Exercise goal:
Pictures appear among the records. Write out all else exactly as it stands.
Start of Information shown
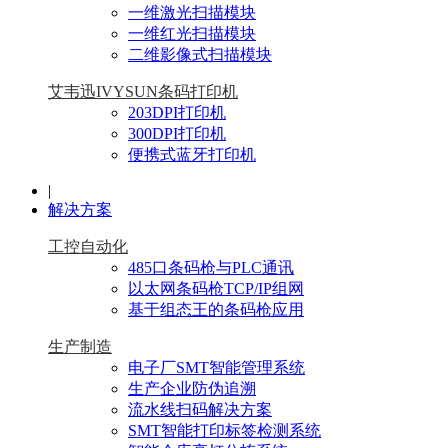
一维激光扫描模块
一维红光扫描模块
二维影像式扫描模块
艾韦迅IVYSUN条码打印机
203DPI打印机
300DPI打印机
便携式蓝牙打印机
|
解决方案
工控自动化
485口条码枪与PLC通讯
以太网条码枪TCP/IP组网
基于组态王的条码枪应用
生产制造
电子厂SMT智能管理系统
生产企业防伪追溯
流水线扫码解决方案
SMT智能打印标签检测系统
End of Information shown
Written response:
一维激光扫描模块
一维红光扫描模块
二维影像式扫描模块
艾韦迅IVYSUN条码打印机
203DPI打印机
300DPI打印机
便携式蓝牙打印机
|
解决方案
工控自动化
485口条码枪与PLC通讯
以太网条码枪TCP/IP组网
基于组态王的条码枪应用
生产制造
电子厂SMT智能管理系统
生产企业防伪追溯
流水线扫码解决方案
SMT智能打印标签检测系统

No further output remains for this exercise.